The "anti" RED DAWN instruction
- Pastor Jim White
- Oct 23, 2017
- 2 min read
"And to this people you shall say: Thus says the LORD: See, I am setting before you the way of life and the way of death. Those who stay in the city shall die by the sword, by famine, and by pestilence; but those who go out and surrender to the Chaldeans who are besieging you shall live and shall have their lives as a prize of war."
(Jeremiah 21:6-9)
I still remember seeing RED DAWN... the original 1984 version with Patrick Swayze, Charlie Sheen, Jennifer Gray, and Lea Thompson. It was during the height of the Cold War - and our almost paranoid concern about the Soviet Union (USSR) and the arms race. As a high school student trying to find my identity, I wondered if I'd have the courage to flee to the hills, like the teens in Red Dawn did, and take up guerrilla warfare if the United States was ever invaded by a foreign army?
We Americans take pride in defending our country... in standing up to aggression... in fighting for what we believe in. It's one of the pillars on which this nation was built.
So it's incredibly jarring to read Jeremiah 21. The people of Israel were facing a foreign invasion. The Chaldeans, the super-power of the region at that time, had set their sights on Jerusalem (and the entire nation of Judah). Or course, the initial response was to stand up and fight - even though the Hebrew people were HUGE underdogs! Even some of the so-called "prophets of God" urged the people to resist, citing that God would indeed save them! And then God gave Jeremiah a word for the people: DON'T FIGHT. Fight and you will die... OR you can surrender and live.
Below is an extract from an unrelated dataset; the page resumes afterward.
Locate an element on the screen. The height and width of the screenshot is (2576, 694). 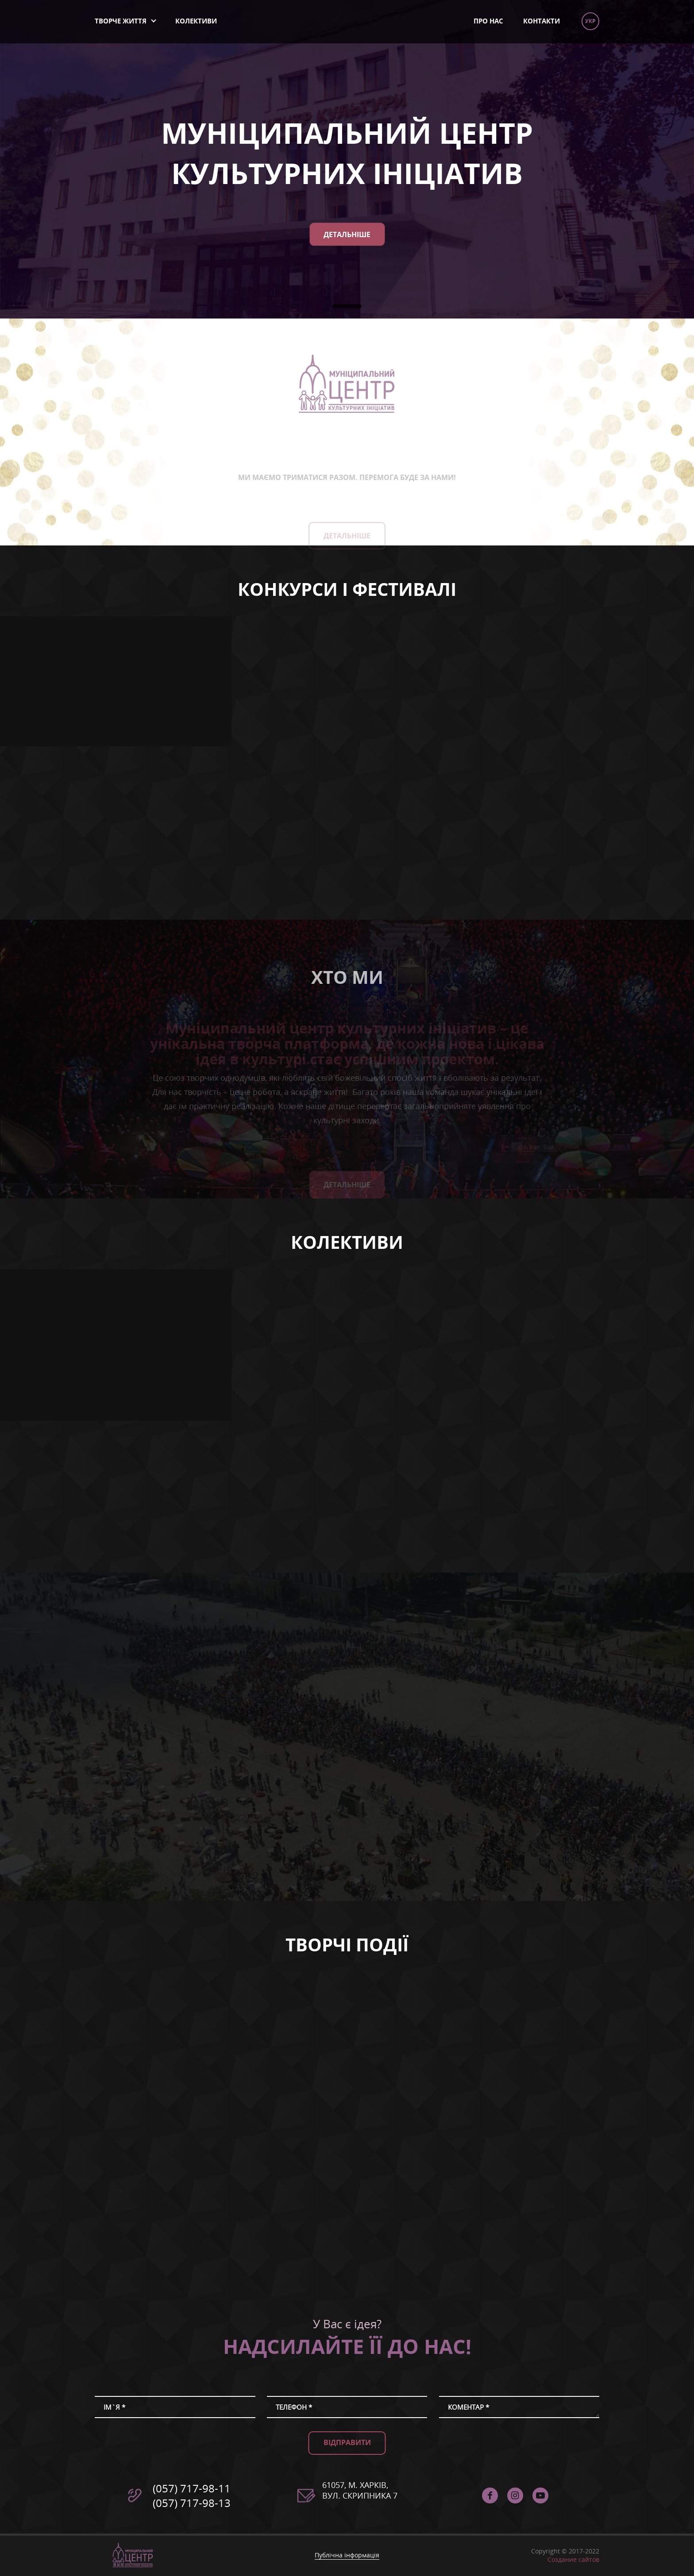 facebook is located at coordinates (490, 2495).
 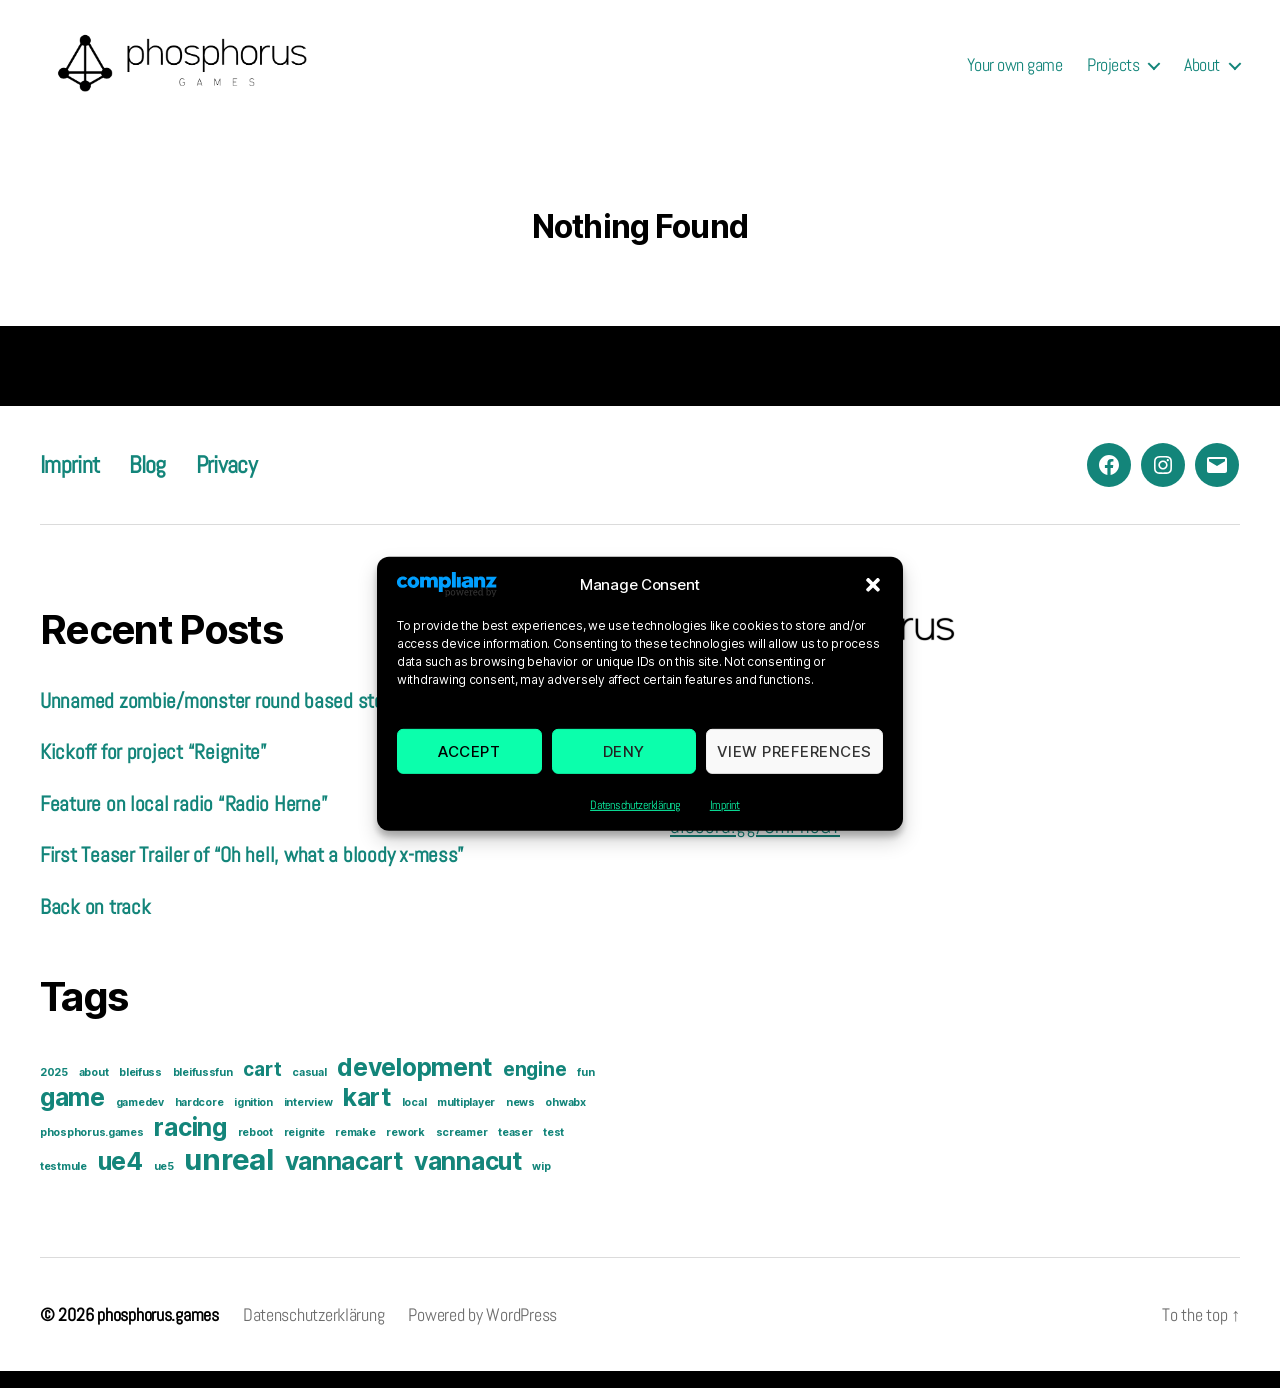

(By the way... Those who surrendered were taken into captivity for 70 years. Then returned to Jerusalem (with the next generation) with a newfound sense of passion & commitment to the ways of God.)
What a hard word to hear. It goes against our pride as humans. We want to fight. To stay. To never give up or never give in. And yet, here God was using "the enemy" to help bring the people of Israel back to him. It's almost unfathomable to think that God might use our enemies as part of our growth and learning. And yet, could it be that the very thing we've been afraid of and fighting tooth and nail... it might just be something that God will use for our good? (I know! It's almost inconceivable, isn't it?)
Open my heart to hear when you're asking me to surrender, Lord. I don't want to fight if it's going against your will.